[Data records]
::::::::::
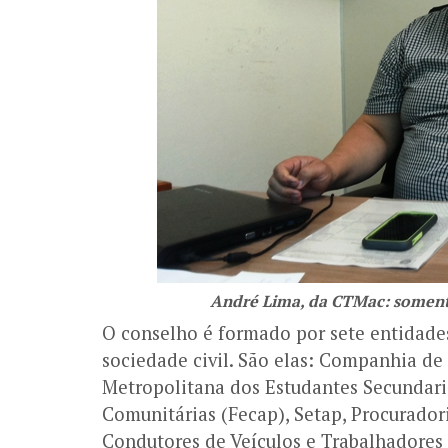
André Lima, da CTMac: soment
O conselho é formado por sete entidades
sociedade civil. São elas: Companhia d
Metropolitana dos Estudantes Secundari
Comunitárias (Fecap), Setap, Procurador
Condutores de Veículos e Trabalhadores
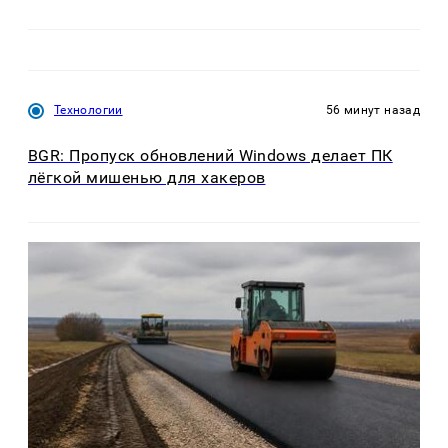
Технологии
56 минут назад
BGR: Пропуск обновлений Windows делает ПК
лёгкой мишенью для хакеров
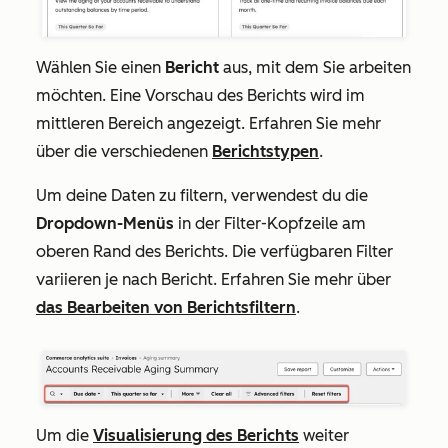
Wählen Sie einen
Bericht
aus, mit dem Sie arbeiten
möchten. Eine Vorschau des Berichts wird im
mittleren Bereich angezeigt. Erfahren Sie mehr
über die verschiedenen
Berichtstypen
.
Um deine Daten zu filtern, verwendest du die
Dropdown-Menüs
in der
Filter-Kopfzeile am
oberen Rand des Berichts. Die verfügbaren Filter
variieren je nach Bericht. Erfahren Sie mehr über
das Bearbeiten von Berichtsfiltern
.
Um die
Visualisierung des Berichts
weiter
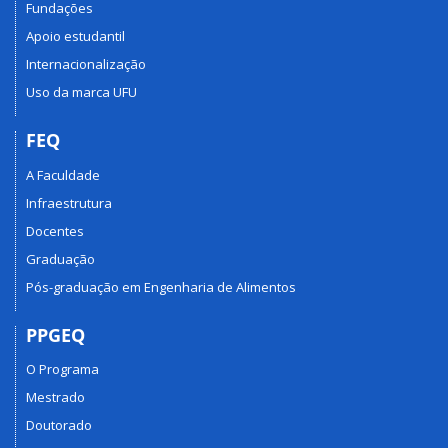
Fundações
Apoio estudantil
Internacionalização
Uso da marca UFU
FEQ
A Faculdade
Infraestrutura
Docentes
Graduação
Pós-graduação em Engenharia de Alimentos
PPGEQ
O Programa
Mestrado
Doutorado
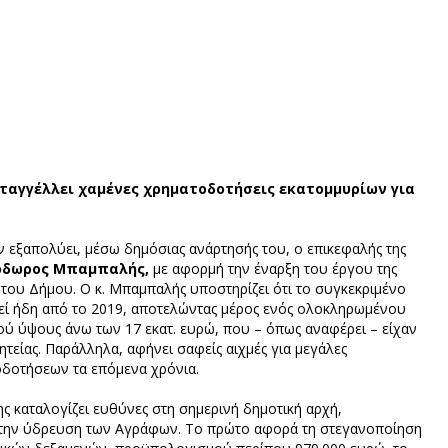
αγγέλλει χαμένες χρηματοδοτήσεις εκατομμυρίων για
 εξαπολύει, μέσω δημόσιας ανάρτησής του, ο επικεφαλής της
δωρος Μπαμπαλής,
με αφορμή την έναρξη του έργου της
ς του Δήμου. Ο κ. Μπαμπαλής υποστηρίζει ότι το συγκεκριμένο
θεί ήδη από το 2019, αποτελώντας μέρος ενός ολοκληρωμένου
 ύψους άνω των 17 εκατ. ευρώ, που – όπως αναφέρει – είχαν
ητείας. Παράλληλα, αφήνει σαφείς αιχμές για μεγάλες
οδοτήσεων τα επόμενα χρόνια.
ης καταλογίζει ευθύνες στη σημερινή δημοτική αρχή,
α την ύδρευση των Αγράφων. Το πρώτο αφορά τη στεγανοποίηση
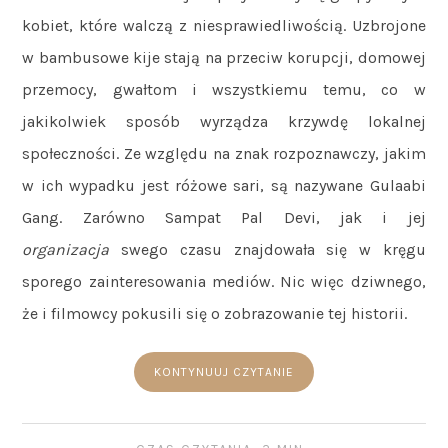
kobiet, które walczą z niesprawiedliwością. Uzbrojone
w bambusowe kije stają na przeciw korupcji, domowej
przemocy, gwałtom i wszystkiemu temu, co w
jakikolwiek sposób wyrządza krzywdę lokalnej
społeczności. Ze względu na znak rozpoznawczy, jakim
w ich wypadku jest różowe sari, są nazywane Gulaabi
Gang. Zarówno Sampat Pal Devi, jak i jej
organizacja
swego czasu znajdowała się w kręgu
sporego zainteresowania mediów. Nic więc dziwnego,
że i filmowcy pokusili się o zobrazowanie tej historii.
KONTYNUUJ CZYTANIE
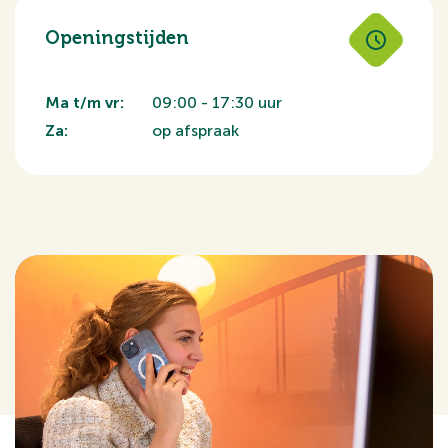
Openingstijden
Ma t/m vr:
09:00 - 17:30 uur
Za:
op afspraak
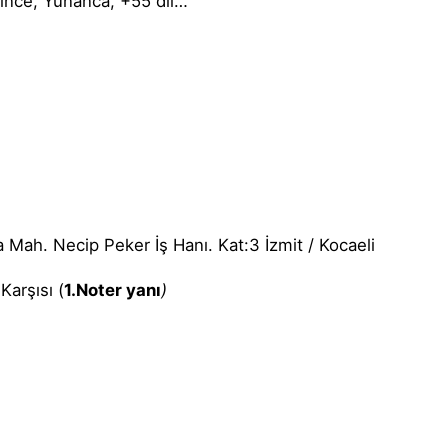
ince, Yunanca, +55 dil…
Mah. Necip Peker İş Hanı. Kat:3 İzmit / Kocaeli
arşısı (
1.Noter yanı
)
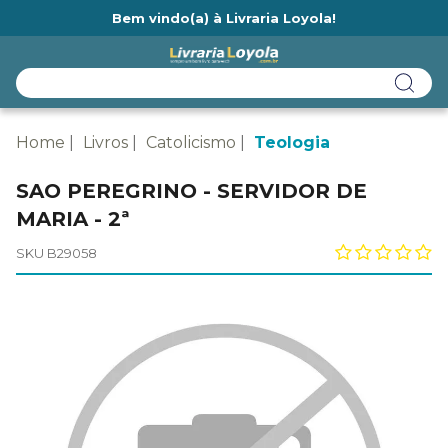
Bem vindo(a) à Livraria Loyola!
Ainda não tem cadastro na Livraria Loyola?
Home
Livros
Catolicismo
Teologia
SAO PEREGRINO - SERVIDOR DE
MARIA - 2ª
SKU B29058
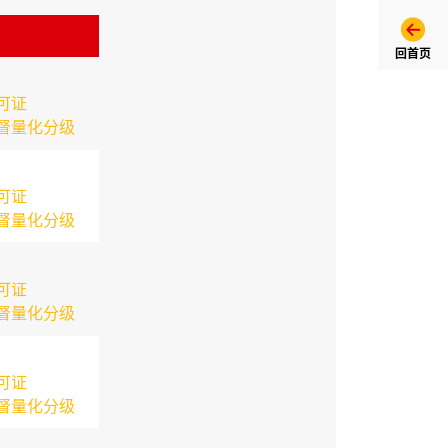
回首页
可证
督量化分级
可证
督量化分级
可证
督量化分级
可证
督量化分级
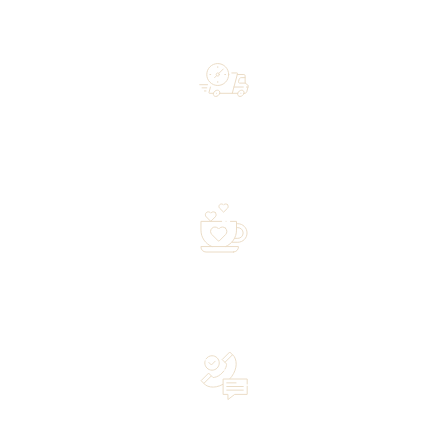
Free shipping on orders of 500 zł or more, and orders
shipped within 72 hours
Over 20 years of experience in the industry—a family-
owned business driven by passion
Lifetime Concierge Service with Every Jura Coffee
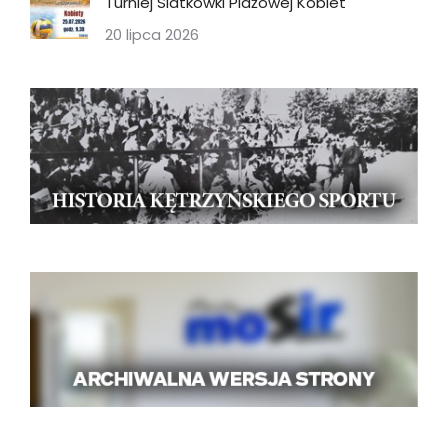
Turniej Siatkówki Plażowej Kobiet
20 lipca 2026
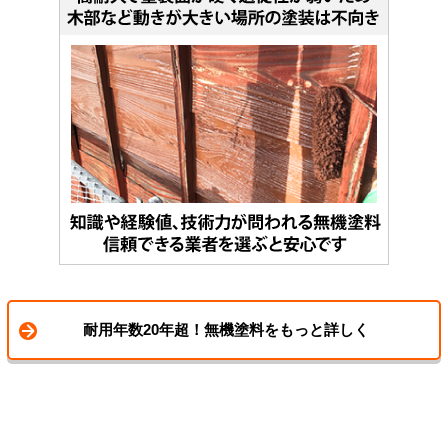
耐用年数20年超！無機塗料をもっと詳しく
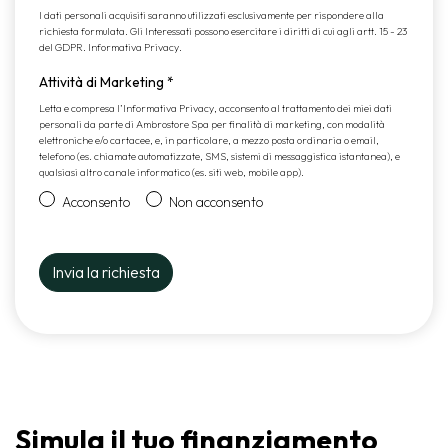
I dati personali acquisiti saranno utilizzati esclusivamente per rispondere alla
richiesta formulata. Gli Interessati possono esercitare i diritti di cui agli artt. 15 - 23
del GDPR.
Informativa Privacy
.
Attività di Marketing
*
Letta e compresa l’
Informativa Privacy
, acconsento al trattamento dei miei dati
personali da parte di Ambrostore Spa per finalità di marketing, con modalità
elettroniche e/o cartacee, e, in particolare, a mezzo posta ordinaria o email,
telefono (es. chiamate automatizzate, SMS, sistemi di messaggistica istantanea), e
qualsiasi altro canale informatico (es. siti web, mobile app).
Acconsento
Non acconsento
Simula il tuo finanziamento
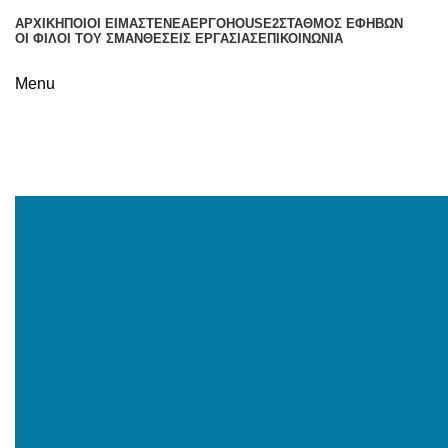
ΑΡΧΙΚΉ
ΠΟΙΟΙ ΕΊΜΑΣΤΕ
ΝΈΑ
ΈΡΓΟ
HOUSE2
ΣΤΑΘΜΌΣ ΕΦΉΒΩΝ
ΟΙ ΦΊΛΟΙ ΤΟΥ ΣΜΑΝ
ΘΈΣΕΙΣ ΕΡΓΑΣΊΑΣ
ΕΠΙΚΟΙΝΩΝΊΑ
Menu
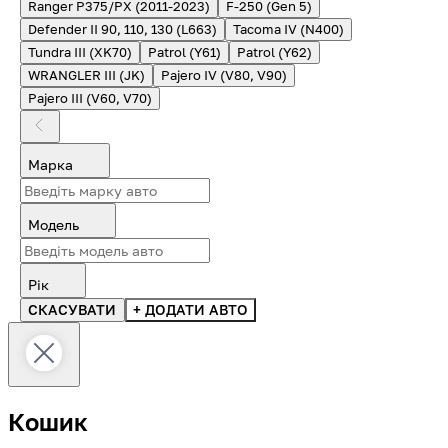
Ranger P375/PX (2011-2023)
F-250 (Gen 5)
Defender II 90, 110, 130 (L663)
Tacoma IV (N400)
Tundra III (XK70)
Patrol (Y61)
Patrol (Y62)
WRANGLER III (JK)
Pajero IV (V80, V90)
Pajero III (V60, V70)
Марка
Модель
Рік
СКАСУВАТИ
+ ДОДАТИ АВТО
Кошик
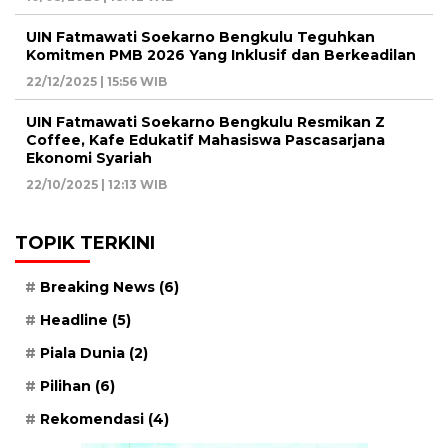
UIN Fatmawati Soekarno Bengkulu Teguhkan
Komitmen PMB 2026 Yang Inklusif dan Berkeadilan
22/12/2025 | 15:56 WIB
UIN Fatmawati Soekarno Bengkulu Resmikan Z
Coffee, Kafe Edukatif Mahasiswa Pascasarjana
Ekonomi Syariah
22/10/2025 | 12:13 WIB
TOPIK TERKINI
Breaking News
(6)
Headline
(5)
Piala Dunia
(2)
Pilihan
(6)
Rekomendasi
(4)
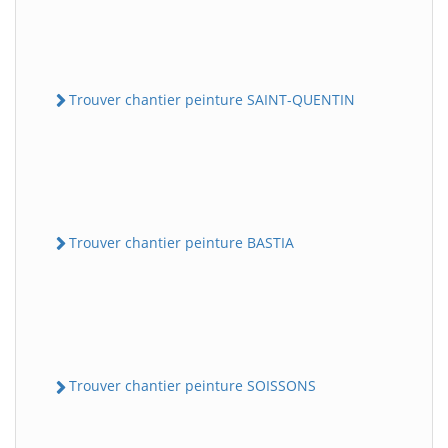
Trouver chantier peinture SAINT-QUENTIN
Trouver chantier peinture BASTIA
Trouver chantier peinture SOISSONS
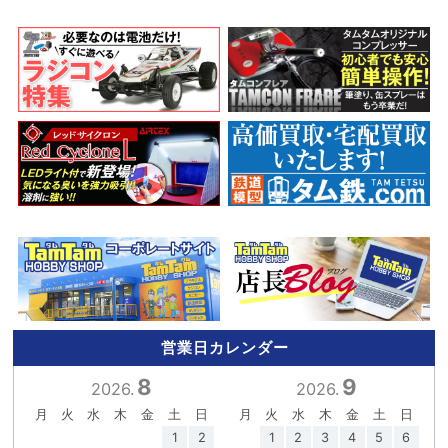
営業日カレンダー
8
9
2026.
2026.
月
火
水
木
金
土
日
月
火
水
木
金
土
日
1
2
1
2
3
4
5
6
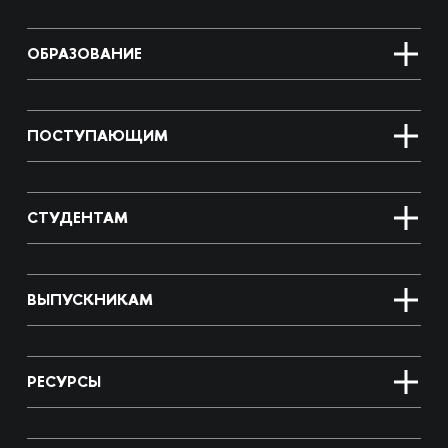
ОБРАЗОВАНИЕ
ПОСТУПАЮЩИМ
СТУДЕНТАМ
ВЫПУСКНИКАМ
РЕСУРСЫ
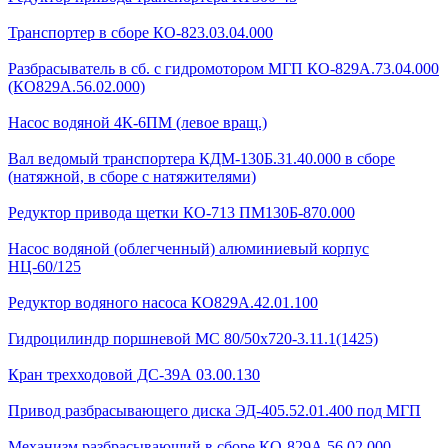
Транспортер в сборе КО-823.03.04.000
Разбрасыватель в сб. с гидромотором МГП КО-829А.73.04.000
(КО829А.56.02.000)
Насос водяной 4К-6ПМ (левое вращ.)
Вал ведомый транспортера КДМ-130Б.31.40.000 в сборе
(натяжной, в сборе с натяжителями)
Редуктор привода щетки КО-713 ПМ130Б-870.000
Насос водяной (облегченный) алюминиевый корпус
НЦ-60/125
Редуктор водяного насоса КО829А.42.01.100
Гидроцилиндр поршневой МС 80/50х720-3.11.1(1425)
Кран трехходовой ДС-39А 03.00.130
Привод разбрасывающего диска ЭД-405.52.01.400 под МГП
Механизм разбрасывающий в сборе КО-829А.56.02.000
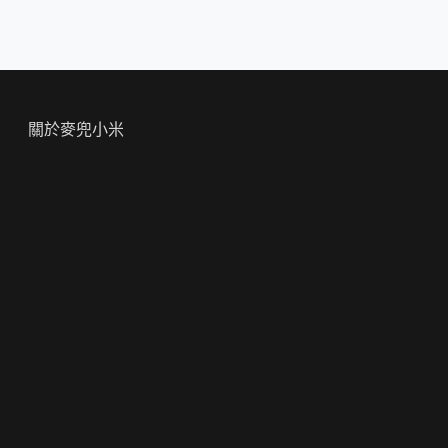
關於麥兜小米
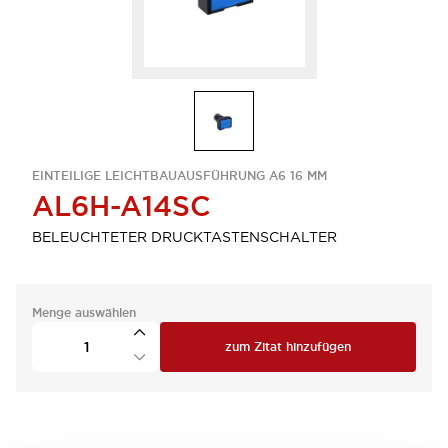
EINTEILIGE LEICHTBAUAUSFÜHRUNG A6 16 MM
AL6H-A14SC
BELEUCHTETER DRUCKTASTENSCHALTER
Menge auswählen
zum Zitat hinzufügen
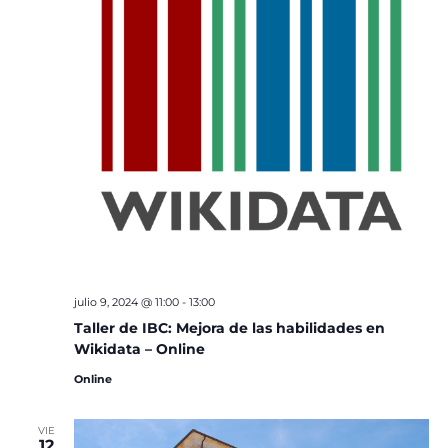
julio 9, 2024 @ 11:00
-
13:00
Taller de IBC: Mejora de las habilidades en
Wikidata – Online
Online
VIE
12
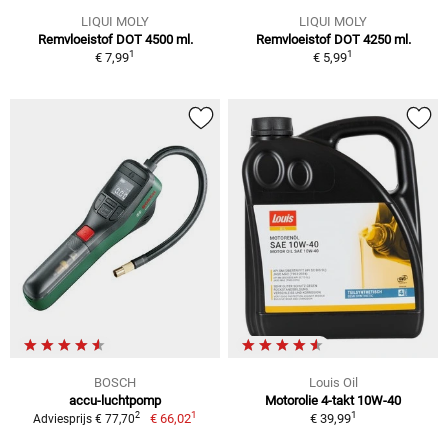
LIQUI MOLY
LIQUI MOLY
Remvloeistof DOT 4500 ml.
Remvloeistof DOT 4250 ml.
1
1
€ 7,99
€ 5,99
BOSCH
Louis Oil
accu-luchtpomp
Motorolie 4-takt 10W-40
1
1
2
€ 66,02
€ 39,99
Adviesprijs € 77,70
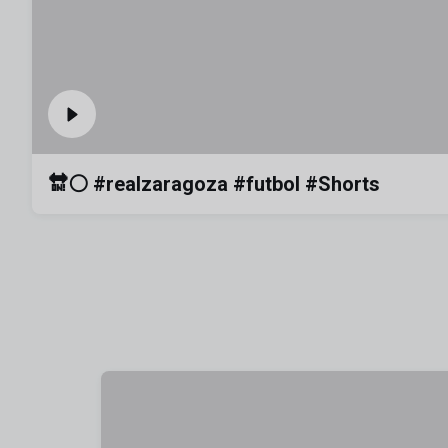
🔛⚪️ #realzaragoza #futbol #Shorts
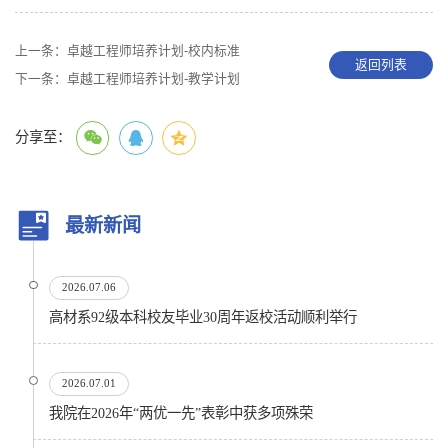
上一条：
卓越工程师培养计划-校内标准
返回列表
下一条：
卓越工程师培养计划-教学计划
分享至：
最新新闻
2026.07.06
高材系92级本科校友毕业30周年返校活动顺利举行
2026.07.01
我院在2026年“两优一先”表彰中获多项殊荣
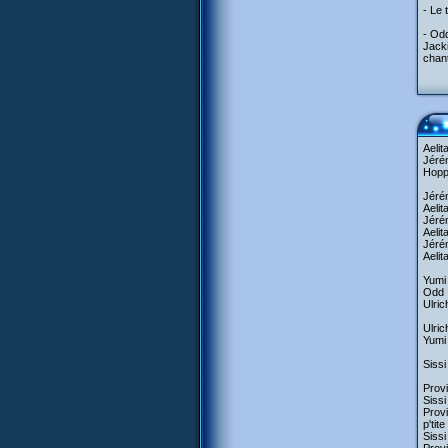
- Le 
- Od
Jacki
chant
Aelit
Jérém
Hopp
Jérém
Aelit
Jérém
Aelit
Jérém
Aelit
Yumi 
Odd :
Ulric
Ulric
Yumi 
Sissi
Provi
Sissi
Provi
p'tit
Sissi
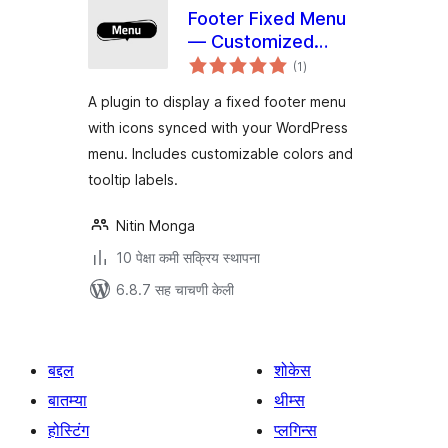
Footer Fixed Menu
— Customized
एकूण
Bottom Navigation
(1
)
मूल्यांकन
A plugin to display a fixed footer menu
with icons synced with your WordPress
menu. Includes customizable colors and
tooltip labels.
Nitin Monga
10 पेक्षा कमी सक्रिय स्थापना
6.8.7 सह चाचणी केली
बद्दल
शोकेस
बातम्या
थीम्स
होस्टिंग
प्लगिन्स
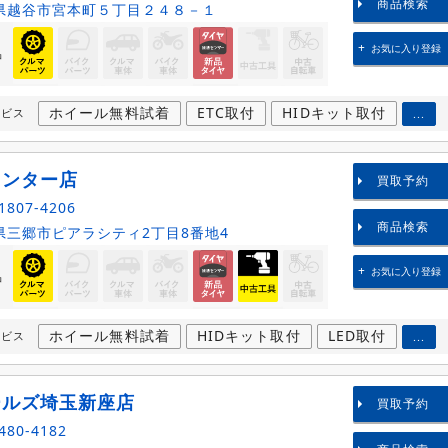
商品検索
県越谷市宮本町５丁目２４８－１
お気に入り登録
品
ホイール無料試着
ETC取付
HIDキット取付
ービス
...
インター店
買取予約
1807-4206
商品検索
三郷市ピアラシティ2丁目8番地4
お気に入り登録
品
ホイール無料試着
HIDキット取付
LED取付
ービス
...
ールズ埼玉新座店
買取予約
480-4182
::::::::::
» Task directions:
Word for word and without pictures, please write out only the lines from the start of the entries through the line containing "möchten. Eine Vorschau des Berichts wird im", both included.

» Answer:
André Lima, da CTMac: soment
O conselho é formado por sete entidades
sociedade civil. São elas: Companhia d
Metropolitana dos Estudantes Secundari
Comunitárias (Fecap), Setap, Procurador
Condutores de Veículos e Trabalhadores
Технологии
56 минут назад
BGR: Пропуск обновлений Windows делает ПК
лёгкой мишенью для хакеров
Wählen Sie einen
Bericht
aus, mit dem Sie arbeiten
möchten. Eine Vorschau des Berichts wird im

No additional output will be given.